Wir lernen schreiben ... 

 

Phantasien haben keine Grenzen:

Mongolische Deutschstudierende schreiben über ihre Meinungen ...

 

Ich würde lieber arbeiten, damit...

 

Ich würde lieber arbeiten, damit ich gut leben kann.  Heute studiere ich für meine Zukunft. Das ist meine Hauptsache. Es gibt einen Sinnspruch: „Zuerst musst du für dich arbeiten. Dann musst du für deine Familie arbeiten. Aber am Schluss musst du für deinen Staat arbeiten.“ Dieser Sinnspruch ist sehr richtig. Ich halte fest diesen Sinnspruch ein. Wenn ich heute nicht ausgebildet bin, bringt niemand für mich Verständnis auf. Deshalb bereite ich mich für ein gutes Leben vor.

Zum Beispiel: Ich muss die Uni absolvieren. Dann werde ich irgendeine Stelle finden und arbeiten. Aber danach werde ich viele gute Chancen haben. z.B. Ich  darf heiraten und kann ein schönes Haus und ein neues Auto kaufen. Das ist für mich mein erster Schritt. Natürlich werde ich für meine Familie und Kinder sorgen. Aber am Schluss werde ich für Heimat und Staat irgendwelche guten Dinge tun. Ich hoffe, dass ich es schaffen kann. Deshalb werde ich lieber arbeiten, damit ich mein Hauptziel ernst erreichen kann.

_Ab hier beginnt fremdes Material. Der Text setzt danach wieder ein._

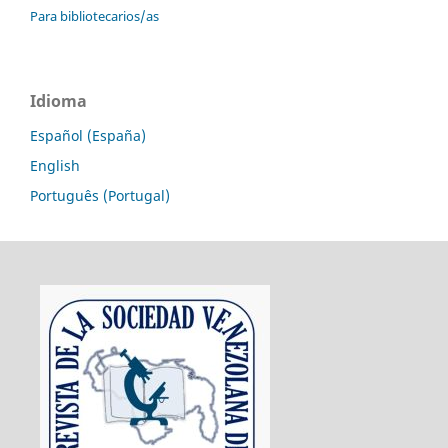
Para bibliotecarios/as
Idioma
Español (España)
English
Português (Portugal)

Das sind meine Lebensziele!

Tsch. Munchgerel

Reisen

 

Haben Sie schon einmal eine längere Tour gemacht?

 

Ich habe nicht so längere Tour gemacht. Für mich war die Tour nach Hentii Aimak am längsten. Das hat etwa 12 Stunden gedauert. Der Weg war sehr schlimm. Das Wetter war auch sehr warm. Wir sind zu spät losgefahren. Unterwegs haben wir einmal in einer Gäststätte gegessen. Aber in der Nacht haben wir im Fluss gesteckt. Alle haben den Wagen geschoben. Das Wasser war ziemlich kalt. Endlich waren wir frei. Dann sind wir am Morgen angekommen. Im Zentrum des Aimags war nichts zu sehen. Dort gab es kein Kino, keine Dusche. Dann bin ich auf das Land mit dem Motorrad gefahren. Das war toll. Fast jeden Tag haben wir im Fluss „Cherlen“ geschwommen. Die Bewohner sind sehr stolz auf diesen Fluss. Auf dem Land gab es Trockenheit. Deshalb waren die Tiere mager, und es gab keine Milchprodukte. Dort habe ich Pferderennen gesehen. Als ich dort war, gab es einen sehr starken Sturm. Wegen diesem Sturm sind viele Schafe gestorben. Da habe ich verstanden, wie schwer das Viehzüchterleben ist.

E. Tschanzaldulam

 

Wo würden Sie am liebsten wohnen? In der Stadt oder auf dem Land?

 

Ich habe in meinem Leben zu viele Fehler gemacht. Jetzt wohne ich bei meinen Eltern in dem Stadtzentrum. Aber im Stadtzentrum gibt es wie immer viele Probleme, zu viel Lärm, Probleme mit heissem Wasser und Kreuzungen. Aber es gibt auch viele Möglichkeiten. Zum Beispiel: jeden Tag kann ich Freunde treffen und alles um die Ecke kaufen. Hier ist es natürlich gut. Aber Stadtmensch finde ich mich gar nicht. Ich möchte lieber auf dem Land wohnen. Dort kann man seine Ruhe finden. Manchmal traüme ich von meinem Leben auf dem Land. Dort wünsche ich mir ein schönes Haus mit dem Balkon und mit einem Blumengarten, weil es da keine Industrie und keine Autos gibt. Ich möchte dort mit meinen Freundinnen wohnen.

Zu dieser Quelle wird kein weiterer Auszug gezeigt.